The Court added: “As the Attorney General, appearing here as amicus curiae, acknowledges, he cannot ‘work alone’ to enforce the law governing charities. Currently, there are more than 110,000 charitable organizations registered in California, currently holding assets of over $850 billion.”
See also, for example: State Supreme Court sides with Conrad Prebys’ ‘life partner’ in whistleblower dispute with foundation (August 5, 2023) Alex Riggins, The San Diego Union-Tribune; California Law: Removed Director of a Nonprofit and Standing to Sue (August 7, 2023) Gene Takagi, Esq., NEO Law Blog; and Ousted nonprofit corporation director can continue lawsuit (August 3, 2023) David Ettinger, Esq., Horwitz & Levy LLP.
While this matter is now conclusively decided for California charities, it may remain an open question in other jurisdictions, many of which – like California – have nonprofit law statutes based on the Model Nonprofit Corporation Act, drafted by the American Bar Association.
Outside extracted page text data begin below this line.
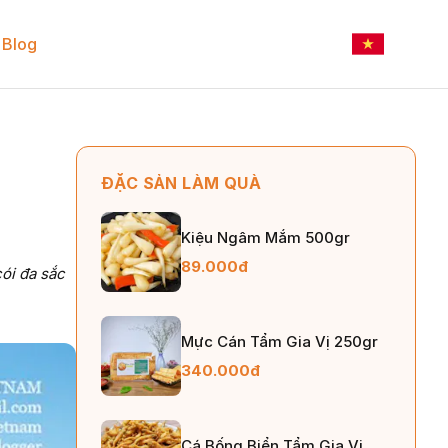
Blog
ĐẶC SẢN LÀM QUÀ
Kiệu Ngâm Mắm 500gr
89.000đ
ói đa sắc
Mực Cán Tẩm Gia Vị 250gr
340.000đ
Cá Bống Biển Tẩm Gia Vị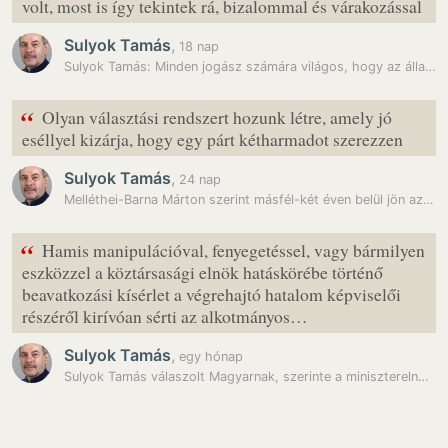
volt, most is így tekintek rá, bizalommal és várakozással
Sulyok Tamás
,
18 nap
Sulyok Tamás: Minden jogász számára világos, hogy az államfőnek nincs…
“
Olyan választási rendszert hozunk létre, amely jó
eséllyel kizárja, hogy egy párt kétharmadot szerezzen
Sulyok Tamás
,
24 nap
Melléthei-Barna Márton szerint másfél-két éven belül jön az új…
“
Hamis manipulációval, fenyegetéssel, vagy bármilyen
eszközzel a köztársasági elnök hatáskörébe történő
beavatkozási kísérlet a végrehajtó hatalom képviselői
részéről kirívóan sérti az alkotmányos…
Sulyok Tamás
,
egy hónap
Sulyok Tamás válaszolt Magyarnak, szerinte a miniszterelnök…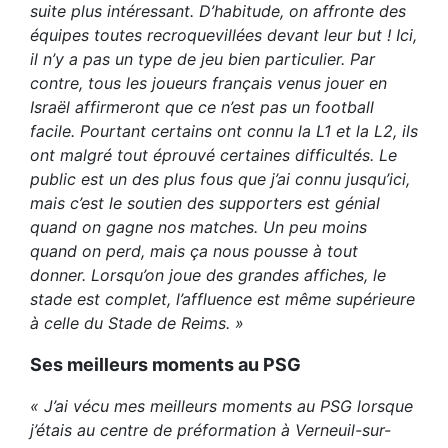
suite plus intéressant. D’habitude, on affronte des
équipes toutes recroquevillées devant leur but ! Ici,
il n’y a pas un type de jeu bien particulier. Par
contre, tous les joueurs français venus jouer en
Israël affirmeront que ce n’est pas un football
facile. Pourtant certains ont connu la L1 et la L2, ils
ont malgré tout éprouvé certaines difficultés. Le
public est un des plus fous que j’ai connu jusqu’ici,
mais c’est le soutien des supporters est génial
quand on gagne nos matches. Un peu moins
quand on perd, mais ça nous pousse à tout
donner. Lorsqu’on joue des grandes affiches, le
stade est complet, l’affluence est même supérieure
à celle du Stade de Reims. »
Ses meilleurs moments au PSG
« J’ai vécu mes meilleurs moments au PSG lorsque
j’étais au centre de préformation à Verneuil-sur-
The California high court’s discussion in Turner v. Victoria may be valuable persuasive authority, particularly because it relies heavily on expert commentary: “Insofar as an expert consensus exists, it is to be found in the Model Nonprofit Corporation Act and the Restatement of the Law, Charitable Nonprofit Organizations (Restatement)” both of which support the position adopted by a unanimous Supreme Court.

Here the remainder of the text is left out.